Items listed in a dataset

++++++++++

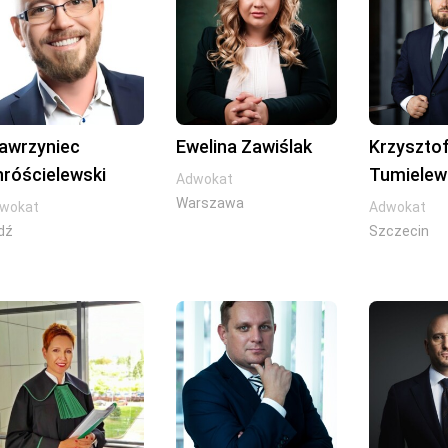
awrzyniec
Ewelina Zawiślak
Krzyszto
hróścielewski
Tumielew
Adwokat
Warszawa
wokat
Adwokat
dź
Szczecin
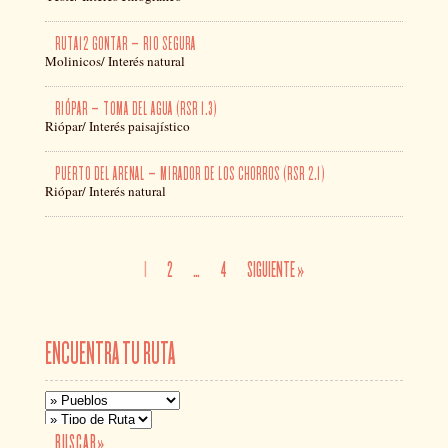
RUTA12 GONTAR – RIO SEGURA
Molinicos/ Interés natural
RIÓPAR – TOMA DEL AGUA (RSR 1.3)
Riópar/ Interés paisajístico
PUERTO DEL ARENAL – MIRADOR DE LOS CHORROS (RSR 2.1)
Riópar/ Interés natural
1
2
…
4
SIGUIENTE »
ENCUENTRA TU RUTA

++++++++++

All lines of the data above that include the word "natural" must be shown.

Molinicos/ Interés natural
Riópar/ Interés natural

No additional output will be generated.